GPU cards were originally designed for graphics. Over years, their powerful massively parallel architectures became used for AI and HPC computations. High level frameworks, like Tensorflow or Pytorch in the deep-learning field, permitted wide adoption by hiding complexity from lower programming layers like CUDA.
Now OpenACC or OpenMP permit easy parallelization of your C,C++, Fortran source code and its offloading to an accelerator such as a GPU card. Offloading means that your code will be run in part on your machine’s CPU and in part on the GPU.
For that to happen you’ll need :
- a GPU card with error correction memory (ECC). Without ECC, undetected memory bit value changes may occur while your code is running. While this is considered acceptable for graphics (a bad pixel) or deep-learning (iterations will compensate), this is usually not for numerical simulations. But most consumer GPUs, like GeForce cards on the laptops, don’t have ECC. Too bad. So you can play with offloading on your laptop, but don’t trust the results unless you checked your GPU configuration.
- a compiler with support for OpenACC and GPU offloading such as PGI or gcc. Some recent Linux distros have pre-built packages, for example on a Fedora 31 : yum install gcc-offload-nvptx (from the so-fedora repo).

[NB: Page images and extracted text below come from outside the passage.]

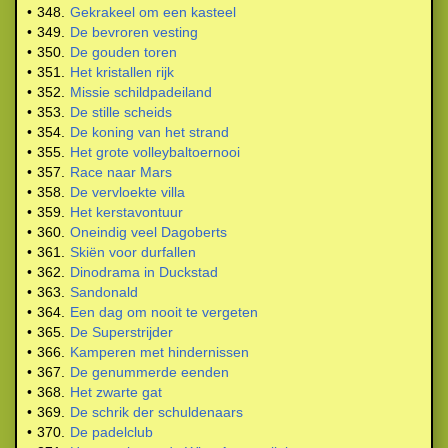
•
348.
Gekrakeel om een kasteel
•
349.
De bevroren vesting
•
350.
De gouden toren
•
351.
Het kristallen rijk
•
352.
Missie schildpadeiland
•
353.
De stille scheids
•
354.
De koning van het strand
•
355.
Het grote volleybaltoernooi
•
357.
Race naar Mars
•
358.
De vervloekte villa
•
359.
Het kerstavontuur
•
360.
Oneindig veel Dagoberts
•
361.
Skiën voor durfallen
•
362.
Dinodrama in Duckstad
•
363.
Sandonald
•
364.
Een dag om nooit te vergeten
•
365.
De Superstrijder
•
366.
Kamperen met hindernissen
•
367.
De genummerde eenden
•
368.
Het zwarte gat
•
369.
De schrik der schuldenaars
•
370.
De padelclub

- adding support for OpenACC in your source code by identifying where data parallelism stands and adding information for the compiler to exploit it with #pragma acc (C/C++) or !$ACC (Fortran) directives. The source code itself is unchanged, only a few preprocessor-like lines are added.
- re-compiling your code.
Inria Sophia Antipolis computation platform – Nef is now ready for OpenACC offloading. It includes :
- several Nvidia GPU cards with ECC activated : Tesla V100, Quadro RTX6000, Tesla T4, Tesla K80.
- PGI and gcc versions with OpenACC offloading support to Nvidia GPUs (NVPTX).
- FAQs explaining how to use it with gcc and PGI.
OK nice, but is there really a performance gain ? We tested OpenACC offloading to Nvidia GPU with the matrix multiplication sample code from gcc OpenACC page.
First test is comparing a 3000×3000 matrix multiplication without and with OpenACC NVPTX offloading, with types double and float, with compilers gcc and pgi, with GPU V100 T4 and RTX6000.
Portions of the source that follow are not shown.